• [EXERCISE INSTRUCTIONS]:
Counting only lines that contain the string "dropdown", how many are there in the data? Say the number alone.

• [AVAILABLE DATA]:

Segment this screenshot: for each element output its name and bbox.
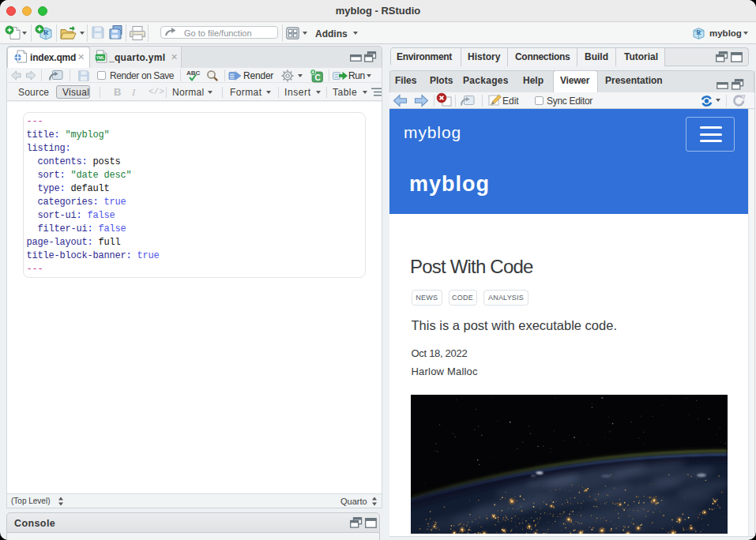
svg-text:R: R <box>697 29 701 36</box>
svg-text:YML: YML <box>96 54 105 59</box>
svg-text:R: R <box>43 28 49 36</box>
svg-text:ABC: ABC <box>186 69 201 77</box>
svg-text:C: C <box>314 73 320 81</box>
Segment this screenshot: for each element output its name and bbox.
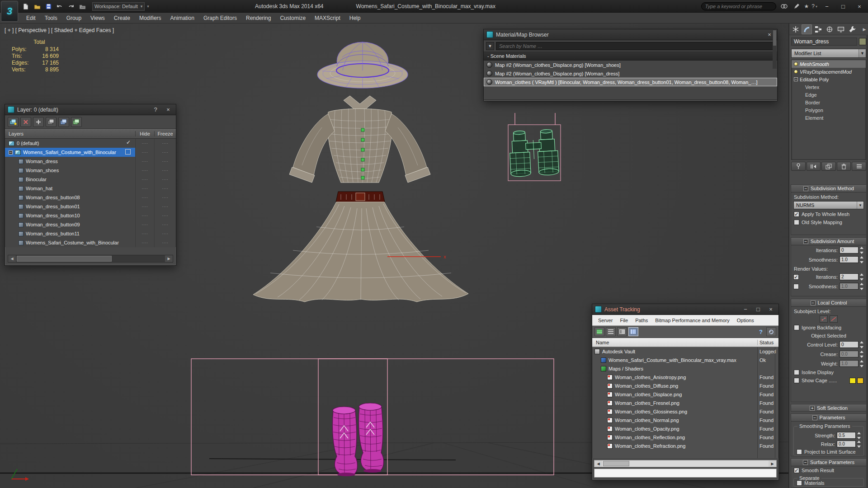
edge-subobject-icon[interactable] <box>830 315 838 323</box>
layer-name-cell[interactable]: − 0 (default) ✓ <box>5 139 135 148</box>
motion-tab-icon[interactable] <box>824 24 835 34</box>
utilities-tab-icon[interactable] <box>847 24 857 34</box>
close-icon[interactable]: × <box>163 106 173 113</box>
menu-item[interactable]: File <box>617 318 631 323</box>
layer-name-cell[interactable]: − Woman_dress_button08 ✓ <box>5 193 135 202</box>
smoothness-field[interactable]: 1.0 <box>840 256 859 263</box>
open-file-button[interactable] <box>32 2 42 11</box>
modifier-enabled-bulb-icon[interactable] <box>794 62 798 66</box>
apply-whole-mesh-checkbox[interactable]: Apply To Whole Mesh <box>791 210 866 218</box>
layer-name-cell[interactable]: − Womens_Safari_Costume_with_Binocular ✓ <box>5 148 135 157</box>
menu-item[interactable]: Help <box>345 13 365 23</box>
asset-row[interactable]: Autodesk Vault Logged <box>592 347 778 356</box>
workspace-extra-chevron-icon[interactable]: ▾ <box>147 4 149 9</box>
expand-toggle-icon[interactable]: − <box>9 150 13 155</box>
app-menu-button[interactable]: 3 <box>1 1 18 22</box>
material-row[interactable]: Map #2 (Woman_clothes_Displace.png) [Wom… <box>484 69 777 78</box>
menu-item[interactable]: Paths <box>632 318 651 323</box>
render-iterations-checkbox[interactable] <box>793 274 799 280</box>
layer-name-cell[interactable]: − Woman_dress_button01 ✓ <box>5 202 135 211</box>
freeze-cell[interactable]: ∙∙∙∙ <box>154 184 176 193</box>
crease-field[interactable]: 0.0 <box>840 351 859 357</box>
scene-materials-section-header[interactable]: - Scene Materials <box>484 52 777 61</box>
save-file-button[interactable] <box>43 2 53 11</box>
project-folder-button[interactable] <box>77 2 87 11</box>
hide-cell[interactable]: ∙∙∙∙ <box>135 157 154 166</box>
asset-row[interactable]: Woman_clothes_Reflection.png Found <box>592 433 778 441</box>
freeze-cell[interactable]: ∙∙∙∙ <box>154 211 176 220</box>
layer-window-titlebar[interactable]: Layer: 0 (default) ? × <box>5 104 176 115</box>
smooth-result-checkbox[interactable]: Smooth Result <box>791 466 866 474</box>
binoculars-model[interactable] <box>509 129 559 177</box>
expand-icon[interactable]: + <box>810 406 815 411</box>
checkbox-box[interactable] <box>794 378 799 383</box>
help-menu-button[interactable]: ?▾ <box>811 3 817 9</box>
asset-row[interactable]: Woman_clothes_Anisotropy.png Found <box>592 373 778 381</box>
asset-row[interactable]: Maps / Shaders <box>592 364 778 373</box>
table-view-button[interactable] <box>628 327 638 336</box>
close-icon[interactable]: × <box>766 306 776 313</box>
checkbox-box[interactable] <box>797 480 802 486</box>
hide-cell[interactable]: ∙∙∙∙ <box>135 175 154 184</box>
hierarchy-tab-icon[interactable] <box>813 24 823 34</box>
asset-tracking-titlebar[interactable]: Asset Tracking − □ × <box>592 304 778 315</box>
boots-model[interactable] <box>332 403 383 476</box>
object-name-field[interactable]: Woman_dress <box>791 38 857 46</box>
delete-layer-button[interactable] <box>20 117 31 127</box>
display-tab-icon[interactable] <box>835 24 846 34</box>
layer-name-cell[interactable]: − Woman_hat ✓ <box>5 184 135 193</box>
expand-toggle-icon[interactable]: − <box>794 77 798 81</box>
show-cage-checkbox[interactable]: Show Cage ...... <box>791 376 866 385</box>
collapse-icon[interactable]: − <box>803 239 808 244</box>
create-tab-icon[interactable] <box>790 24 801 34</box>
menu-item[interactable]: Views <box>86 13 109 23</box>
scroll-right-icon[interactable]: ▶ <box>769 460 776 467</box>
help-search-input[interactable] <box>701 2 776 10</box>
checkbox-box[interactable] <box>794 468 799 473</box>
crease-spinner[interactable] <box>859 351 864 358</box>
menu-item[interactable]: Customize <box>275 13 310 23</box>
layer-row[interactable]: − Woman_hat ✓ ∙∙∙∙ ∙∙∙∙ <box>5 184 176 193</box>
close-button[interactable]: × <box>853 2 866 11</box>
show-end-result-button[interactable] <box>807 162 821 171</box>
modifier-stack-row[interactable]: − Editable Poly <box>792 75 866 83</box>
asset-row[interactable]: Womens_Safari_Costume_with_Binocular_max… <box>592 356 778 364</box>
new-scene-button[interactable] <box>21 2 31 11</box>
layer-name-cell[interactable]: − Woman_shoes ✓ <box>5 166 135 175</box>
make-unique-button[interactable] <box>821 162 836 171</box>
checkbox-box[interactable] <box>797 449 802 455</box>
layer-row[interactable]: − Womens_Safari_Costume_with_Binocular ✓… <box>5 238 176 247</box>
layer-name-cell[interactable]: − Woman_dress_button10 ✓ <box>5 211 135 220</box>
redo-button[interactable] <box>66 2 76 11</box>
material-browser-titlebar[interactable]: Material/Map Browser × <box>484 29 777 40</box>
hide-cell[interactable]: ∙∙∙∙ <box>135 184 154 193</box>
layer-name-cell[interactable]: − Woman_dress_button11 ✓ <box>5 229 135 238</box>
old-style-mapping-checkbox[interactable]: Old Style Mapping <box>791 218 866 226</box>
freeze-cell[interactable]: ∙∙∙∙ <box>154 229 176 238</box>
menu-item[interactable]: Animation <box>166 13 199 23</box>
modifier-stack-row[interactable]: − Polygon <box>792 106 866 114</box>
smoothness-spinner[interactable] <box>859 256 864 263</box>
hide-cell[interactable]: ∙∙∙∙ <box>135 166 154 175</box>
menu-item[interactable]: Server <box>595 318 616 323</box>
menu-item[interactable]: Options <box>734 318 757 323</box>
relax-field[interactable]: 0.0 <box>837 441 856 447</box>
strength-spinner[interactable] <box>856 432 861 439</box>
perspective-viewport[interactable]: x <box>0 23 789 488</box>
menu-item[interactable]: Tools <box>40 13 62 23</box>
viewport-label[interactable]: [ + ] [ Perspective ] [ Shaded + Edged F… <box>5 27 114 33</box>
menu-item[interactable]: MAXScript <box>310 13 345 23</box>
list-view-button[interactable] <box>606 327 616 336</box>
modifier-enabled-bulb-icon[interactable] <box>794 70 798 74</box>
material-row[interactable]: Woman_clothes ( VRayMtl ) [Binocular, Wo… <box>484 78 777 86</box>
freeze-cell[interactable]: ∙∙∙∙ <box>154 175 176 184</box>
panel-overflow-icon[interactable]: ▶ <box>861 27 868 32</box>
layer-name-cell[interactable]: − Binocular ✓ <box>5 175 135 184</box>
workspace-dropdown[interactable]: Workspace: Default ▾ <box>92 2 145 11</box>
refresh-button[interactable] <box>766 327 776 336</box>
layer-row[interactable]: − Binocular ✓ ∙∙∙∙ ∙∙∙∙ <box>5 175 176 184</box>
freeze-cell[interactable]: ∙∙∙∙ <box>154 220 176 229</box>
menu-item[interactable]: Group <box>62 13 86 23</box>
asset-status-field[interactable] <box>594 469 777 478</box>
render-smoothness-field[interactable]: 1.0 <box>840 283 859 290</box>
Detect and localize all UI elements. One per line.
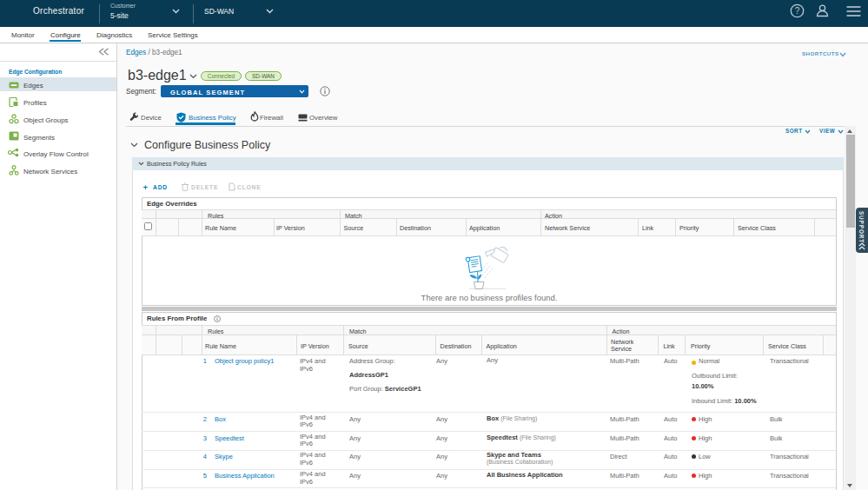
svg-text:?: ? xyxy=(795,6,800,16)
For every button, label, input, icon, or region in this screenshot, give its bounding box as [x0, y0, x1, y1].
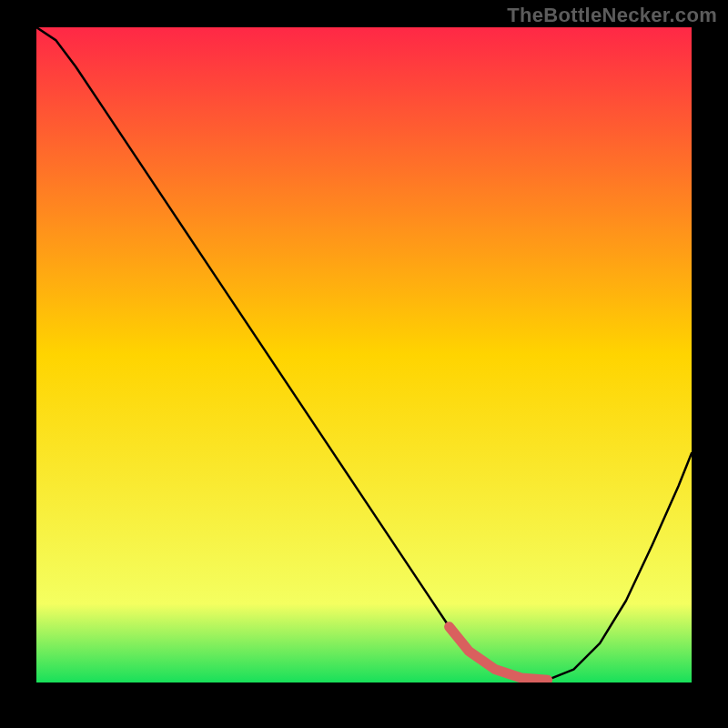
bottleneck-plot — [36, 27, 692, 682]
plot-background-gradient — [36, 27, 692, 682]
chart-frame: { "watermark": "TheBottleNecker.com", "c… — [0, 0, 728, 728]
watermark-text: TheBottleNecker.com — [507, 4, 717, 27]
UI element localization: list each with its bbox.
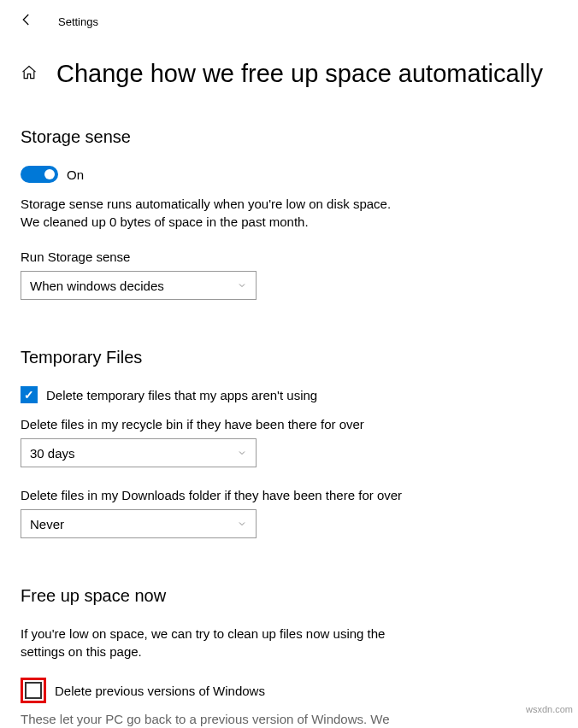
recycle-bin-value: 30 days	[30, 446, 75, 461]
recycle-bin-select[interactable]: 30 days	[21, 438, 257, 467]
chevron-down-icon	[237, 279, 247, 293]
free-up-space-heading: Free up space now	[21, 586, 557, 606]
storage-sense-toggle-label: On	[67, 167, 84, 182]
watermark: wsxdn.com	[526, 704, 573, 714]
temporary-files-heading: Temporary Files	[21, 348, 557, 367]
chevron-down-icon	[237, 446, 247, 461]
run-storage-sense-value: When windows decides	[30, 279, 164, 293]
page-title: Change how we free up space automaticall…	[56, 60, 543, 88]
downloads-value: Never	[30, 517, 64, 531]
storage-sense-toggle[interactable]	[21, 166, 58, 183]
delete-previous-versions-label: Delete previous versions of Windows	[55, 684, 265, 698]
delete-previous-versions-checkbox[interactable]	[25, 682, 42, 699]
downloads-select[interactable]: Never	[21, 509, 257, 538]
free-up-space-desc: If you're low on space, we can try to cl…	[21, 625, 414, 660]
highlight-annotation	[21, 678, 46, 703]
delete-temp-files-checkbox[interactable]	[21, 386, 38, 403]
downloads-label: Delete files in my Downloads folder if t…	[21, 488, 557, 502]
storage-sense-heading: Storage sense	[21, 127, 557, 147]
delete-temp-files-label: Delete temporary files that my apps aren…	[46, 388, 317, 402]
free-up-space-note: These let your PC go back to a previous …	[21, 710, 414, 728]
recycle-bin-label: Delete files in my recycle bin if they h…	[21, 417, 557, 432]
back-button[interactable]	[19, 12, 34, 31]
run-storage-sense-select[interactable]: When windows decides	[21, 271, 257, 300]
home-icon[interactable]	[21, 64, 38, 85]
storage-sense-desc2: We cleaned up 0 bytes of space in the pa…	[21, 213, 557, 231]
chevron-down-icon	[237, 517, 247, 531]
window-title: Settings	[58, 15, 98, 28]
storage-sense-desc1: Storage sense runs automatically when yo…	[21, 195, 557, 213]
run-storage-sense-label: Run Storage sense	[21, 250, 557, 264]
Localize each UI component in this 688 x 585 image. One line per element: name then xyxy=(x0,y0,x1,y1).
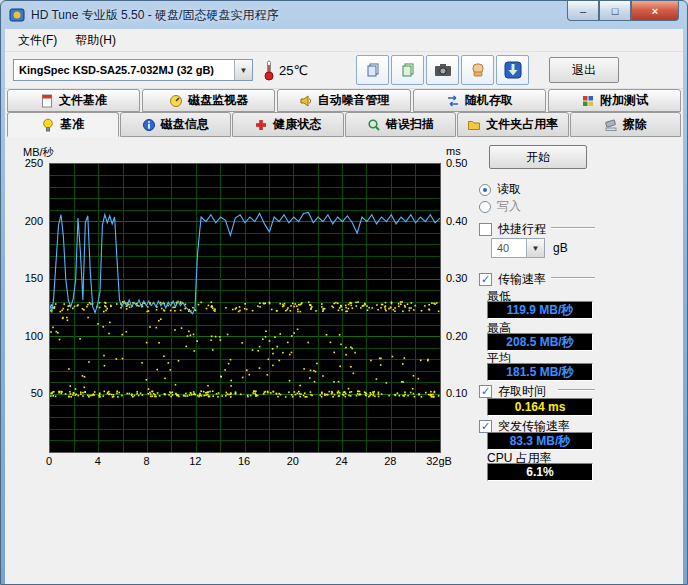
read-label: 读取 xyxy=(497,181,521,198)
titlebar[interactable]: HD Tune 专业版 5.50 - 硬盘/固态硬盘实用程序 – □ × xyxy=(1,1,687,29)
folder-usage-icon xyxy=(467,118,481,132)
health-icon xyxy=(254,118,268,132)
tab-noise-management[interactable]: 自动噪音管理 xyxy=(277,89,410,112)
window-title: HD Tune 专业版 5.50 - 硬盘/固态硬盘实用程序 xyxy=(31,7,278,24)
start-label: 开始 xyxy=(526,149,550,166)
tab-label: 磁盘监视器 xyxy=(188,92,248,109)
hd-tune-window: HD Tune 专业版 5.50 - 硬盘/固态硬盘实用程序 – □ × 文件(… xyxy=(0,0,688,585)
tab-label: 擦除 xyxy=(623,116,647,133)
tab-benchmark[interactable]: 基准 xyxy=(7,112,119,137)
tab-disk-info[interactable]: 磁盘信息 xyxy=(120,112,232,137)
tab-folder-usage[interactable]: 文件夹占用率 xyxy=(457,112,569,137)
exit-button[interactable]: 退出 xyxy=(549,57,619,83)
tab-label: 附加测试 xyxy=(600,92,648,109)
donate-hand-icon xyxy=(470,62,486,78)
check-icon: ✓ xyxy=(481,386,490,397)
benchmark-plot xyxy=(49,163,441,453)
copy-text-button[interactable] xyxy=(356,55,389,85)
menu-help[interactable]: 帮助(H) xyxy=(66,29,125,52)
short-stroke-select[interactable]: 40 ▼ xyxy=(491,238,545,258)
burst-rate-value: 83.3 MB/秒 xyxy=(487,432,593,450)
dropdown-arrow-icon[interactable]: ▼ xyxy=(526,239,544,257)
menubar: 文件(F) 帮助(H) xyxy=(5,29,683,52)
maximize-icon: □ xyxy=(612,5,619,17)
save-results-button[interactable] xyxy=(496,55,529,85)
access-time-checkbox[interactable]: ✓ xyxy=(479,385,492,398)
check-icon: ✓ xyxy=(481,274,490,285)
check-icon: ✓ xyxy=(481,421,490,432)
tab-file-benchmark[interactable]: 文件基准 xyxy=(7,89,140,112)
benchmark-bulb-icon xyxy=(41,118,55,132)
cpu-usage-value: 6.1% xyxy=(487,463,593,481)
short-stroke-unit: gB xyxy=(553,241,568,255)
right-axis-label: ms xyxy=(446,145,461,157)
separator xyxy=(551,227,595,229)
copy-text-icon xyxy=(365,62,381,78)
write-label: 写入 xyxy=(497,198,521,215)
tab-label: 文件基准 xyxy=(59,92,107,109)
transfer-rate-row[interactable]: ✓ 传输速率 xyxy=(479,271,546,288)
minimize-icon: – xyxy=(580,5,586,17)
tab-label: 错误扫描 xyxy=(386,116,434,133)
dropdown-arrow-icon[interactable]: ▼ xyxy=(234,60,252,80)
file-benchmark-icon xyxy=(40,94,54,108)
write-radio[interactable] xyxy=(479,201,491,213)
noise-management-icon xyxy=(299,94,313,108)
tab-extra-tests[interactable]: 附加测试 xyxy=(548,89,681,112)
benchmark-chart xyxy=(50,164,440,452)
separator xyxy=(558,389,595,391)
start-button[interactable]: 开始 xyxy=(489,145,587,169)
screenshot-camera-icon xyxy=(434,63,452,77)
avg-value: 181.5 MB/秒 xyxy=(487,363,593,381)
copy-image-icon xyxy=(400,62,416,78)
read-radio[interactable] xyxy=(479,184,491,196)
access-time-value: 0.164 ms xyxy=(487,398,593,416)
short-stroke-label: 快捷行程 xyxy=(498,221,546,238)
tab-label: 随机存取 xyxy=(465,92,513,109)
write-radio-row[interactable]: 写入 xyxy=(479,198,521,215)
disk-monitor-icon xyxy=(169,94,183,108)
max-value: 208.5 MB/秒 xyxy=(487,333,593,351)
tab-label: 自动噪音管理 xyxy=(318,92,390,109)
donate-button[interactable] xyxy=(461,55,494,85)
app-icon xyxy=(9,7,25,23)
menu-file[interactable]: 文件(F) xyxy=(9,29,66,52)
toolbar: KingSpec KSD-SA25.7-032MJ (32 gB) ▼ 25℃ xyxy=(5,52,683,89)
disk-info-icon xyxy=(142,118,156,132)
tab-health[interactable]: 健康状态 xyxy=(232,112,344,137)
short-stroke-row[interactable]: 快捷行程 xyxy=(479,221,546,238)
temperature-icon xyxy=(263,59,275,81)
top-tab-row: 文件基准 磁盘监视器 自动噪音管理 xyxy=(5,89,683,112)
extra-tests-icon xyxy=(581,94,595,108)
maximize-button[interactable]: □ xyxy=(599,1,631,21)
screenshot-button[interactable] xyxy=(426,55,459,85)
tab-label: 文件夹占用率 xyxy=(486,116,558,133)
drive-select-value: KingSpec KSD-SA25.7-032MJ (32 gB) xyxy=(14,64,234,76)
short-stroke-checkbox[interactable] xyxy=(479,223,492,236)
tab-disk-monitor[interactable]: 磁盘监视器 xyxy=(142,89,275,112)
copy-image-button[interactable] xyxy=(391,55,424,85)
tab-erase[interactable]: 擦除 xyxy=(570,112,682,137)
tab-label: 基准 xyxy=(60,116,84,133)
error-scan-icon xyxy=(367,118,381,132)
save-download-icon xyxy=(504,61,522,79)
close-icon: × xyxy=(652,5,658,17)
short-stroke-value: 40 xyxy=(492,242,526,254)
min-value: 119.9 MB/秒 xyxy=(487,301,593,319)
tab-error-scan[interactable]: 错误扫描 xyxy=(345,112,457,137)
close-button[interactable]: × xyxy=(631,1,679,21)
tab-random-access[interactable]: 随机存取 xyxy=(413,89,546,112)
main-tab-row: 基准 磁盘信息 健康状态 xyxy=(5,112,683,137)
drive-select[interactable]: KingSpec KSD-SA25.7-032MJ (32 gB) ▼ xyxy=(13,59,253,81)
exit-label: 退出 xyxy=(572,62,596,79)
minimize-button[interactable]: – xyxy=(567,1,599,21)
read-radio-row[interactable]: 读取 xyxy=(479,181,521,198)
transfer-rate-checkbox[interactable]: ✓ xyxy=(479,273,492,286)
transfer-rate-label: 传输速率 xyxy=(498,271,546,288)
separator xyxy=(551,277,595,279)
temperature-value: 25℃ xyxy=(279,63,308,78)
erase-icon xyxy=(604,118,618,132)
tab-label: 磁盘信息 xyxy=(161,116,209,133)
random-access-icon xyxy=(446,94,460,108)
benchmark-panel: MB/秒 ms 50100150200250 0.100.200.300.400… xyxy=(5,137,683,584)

• [SOLUTION FOR THIS EXERCISE]:
3